Could this same thought pattern not apply to the additives and preservatives in processed food? The prevalence of these additives and preservatives in the food, would this not cause an overflow of unusable chemicals in the body?

And, because of the excess preservatives and other chemicals in processed food… is that converted to fat in the body, left to produce these same triglycerides?

3) To go back to my initial statement that the paleo and gluten-free types would feel a bit vindicated, here… those are two particular lifestyles that not only shun sugar but also a large number of grains that, as served in their typical processed form, act similarly to sugar in the body once ingested. In fact, Mark’s Daily Apple, a living encyclopedia for all things paleo, talked about this a long time ago. My question now, is…do my original assumptions about fiber and its ability to brunt the effects of sugar in multiple ways still stand? Can fiber both slow you down/fill you up in a way that forces you to eat less sugar? Does it still count that fiber can have a positive effect on the dispensing of sugar in the blood stream?

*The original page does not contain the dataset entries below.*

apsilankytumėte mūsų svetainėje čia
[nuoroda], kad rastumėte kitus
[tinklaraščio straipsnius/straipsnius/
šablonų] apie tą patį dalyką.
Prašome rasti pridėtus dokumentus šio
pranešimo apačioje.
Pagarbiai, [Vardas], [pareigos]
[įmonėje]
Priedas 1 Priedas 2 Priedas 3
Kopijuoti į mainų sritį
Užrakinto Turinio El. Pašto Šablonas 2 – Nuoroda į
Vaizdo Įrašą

4) If you read a lot of nutrition articles, you hear a lot about something called “metabolic syndrome,” which is… well, the article spells it out pretty well: it’s the two-piece-and-a-biscuit-combo of high blood pressure, type 2 diabetes, and often comes connected with obesity (insert disclaimer about how we know better.) If both high blood pressure and type 2 diabetes can be brought on by an influx of sugar in the body, all this makes me think about is how many articles I’ve read that talk about how most people who are afflicted with one, also exhibit signs of the other. Or, how the inner city – environments with the smallest amount of money, stuck with the worst qualities of fresh produce and quality protein, if they have any at all – in most states is plagued with dialysis centers because of kidney problems…. the same kind of kidney failure that plagues a little over half of those who suffer from liver problems… liver problems that are largely due to…

…am I taking this too far? Am I losing it?

There is a lot of gold in this NatGeo article, and I’d sincerely recommend reading the full thing in its entirety. I’m going to bring it up again, just because there’s another really meaningful parallel I want to share.

But really… I need to reflect on this. Help, please.